Когда шум мотора стих, Скотт заставил и других встать и расхаживать как
ни в чем не бывало. У Скотта голова была непокрытой, как всегда в пустыне,
а на Куотермейне теперь была надета мягкая островерхая пилотка
итальянского образца, которую он хранил для подобных случаев, и когда
"Мессершмитт" вернулся, чтобы еще раз проверить, нет ли здесь чего-нибудь
подозрительного. Куотермейн, не прячась, рыл яму. Он поглядел вверх и
небрежно помахал самолету, широко улыбаясь своим белозубым ртом под
черными усами.
- Они, наверное, приняли вас за итальяшку, - сказал Бентинк. - Вы на
них похожи.
- Правильно, - сказал Куотермейн. - Когда самолет возвращается,
заподозрив неладное, мне всегда удается его обмануть. Но один только бог
знает, за кого они приняли вас, Бентинк. Просто чудо, что из-за вас нас не
перестреляли: вы-то выглядите именно тем, кто вы есть.
- А что нам делать теперь? - спросил Бентинк, когда немецкий самолет
удалился.
- Выбираться отсюда, - сказал Куотермейн.
Скотт позвал Сэма и Атыю, которые сидели на грузовиках у пулеметов:
- Если ночью их самолеты заметят "Харрикейн", когда машина пойдет на
посадку, они поймут, что к чему. Завтра или, на худой конец, послезавтра
вы, Бентинк, сможете заняться своим делом. Мы должны добраться до
"Харрикейна" завтра ночью.
- Надеюсь, француз посадит машину так, что я смогу взять разгон. Мне
понадобятся двести ярдов. И почва нужна твердая.
- Ну и ветер, - сказал Скотт, подставляя спину под его холодные удары.
- Вам он здорово помешает?
- Не очень. Скорее поможет при взлете, если не будет слишком
порывистым.
- Он может поднять песчаную бурю, - сказал Скотт. - А это нас задержит.

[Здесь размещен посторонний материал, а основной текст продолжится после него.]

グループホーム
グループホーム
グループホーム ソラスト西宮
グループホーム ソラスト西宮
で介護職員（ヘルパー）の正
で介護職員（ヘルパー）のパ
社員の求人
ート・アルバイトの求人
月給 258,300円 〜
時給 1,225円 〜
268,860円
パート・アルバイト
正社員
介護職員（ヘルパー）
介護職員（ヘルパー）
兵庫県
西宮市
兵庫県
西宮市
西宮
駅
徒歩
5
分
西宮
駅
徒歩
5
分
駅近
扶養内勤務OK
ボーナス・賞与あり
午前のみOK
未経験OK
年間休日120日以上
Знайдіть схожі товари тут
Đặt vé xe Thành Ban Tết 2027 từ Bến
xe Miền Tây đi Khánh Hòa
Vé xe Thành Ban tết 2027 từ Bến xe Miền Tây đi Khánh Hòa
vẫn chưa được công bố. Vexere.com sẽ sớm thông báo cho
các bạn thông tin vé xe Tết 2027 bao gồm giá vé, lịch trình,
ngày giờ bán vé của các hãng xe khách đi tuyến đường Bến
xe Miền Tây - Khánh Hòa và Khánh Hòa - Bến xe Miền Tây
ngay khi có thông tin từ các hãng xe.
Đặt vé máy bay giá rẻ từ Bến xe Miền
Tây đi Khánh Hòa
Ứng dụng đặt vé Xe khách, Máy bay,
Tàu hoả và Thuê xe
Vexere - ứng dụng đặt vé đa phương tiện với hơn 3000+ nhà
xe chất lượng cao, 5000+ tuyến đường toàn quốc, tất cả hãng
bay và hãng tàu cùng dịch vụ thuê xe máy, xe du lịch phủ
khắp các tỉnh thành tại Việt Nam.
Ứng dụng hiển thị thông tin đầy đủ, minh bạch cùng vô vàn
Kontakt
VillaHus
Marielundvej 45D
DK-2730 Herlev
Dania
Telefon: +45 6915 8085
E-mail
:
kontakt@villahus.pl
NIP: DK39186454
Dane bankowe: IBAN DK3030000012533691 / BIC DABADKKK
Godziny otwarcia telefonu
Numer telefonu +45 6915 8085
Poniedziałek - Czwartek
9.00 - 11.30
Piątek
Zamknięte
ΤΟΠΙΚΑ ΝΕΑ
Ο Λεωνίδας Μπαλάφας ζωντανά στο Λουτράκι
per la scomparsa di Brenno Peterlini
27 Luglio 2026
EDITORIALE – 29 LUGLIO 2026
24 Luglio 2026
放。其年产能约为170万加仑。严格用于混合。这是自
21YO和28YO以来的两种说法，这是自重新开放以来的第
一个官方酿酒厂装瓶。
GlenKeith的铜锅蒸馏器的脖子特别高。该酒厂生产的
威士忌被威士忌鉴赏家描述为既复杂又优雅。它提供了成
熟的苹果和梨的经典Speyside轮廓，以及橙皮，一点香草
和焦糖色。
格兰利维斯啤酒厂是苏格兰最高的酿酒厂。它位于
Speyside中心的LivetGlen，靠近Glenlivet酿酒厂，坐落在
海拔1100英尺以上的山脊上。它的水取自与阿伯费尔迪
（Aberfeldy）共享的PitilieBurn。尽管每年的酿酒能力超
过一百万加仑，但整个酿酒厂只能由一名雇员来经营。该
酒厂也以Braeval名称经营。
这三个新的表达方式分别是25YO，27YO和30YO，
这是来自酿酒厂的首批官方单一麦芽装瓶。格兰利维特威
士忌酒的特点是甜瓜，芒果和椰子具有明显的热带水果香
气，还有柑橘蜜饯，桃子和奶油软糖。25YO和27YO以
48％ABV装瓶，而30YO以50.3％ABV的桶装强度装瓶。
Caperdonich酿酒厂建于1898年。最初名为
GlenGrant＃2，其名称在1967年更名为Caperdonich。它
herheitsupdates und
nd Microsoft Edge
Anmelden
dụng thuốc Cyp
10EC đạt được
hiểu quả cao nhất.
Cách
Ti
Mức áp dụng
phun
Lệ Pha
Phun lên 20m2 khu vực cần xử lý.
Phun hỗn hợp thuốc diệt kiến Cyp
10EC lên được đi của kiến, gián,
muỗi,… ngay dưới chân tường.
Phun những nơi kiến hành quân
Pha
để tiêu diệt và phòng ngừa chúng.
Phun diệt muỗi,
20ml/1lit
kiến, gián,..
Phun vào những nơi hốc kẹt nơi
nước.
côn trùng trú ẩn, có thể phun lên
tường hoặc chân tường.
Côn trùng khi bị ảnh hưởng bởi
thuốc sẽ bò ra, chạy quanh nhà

Поэтому давайте-ка лучше двигаться. Если удастся, ночью доберемся до
эскарпа, - сказал он Куотермейну и стал убирать маскировочные сети с
грузовиков. Сэм снял пулеметы со станин и засунул их, не разряжая, под
веревки тента.
6
В темноте нельзя было различить очертаний эскарпа: по одну сторону его
высилась какая-то тень - вот и все, что было заметно. А где-то впереди, в
сухой долине, вади [сухие долины, встречающиеся в пустынях Аравии и
Северной Африки, протяженностью порой в несколько сот километров], на
изогнутых железных палках ржавели переплетенные ряды колючей проволоки.
- За проволоку не ходите, - предупредил Скотт Бентинка. - А лучше
вообще не трогайтесь с места.
- Это почему? В чем дело?
- Да ни в чем. За колючей проволокой минное поле, и никто не знает его
границ. А меньше всего тот, кто его минировал.
Скотт сказал это таким странным тоном, что Бентинк сразу
заинтересовался. Он спросил, кто минировал это поле.
- Ваш приятель Черч, - разъяснил ему Куотермейн, так как Скотт ничего
не ответил. - Любимое минное поле самого генерала Черча.
Скотт ждал, отзовется ли в двадцатилетней душе офицера его величества,
летчика Бентинка, неясное эхо того, что здесь прозвучало.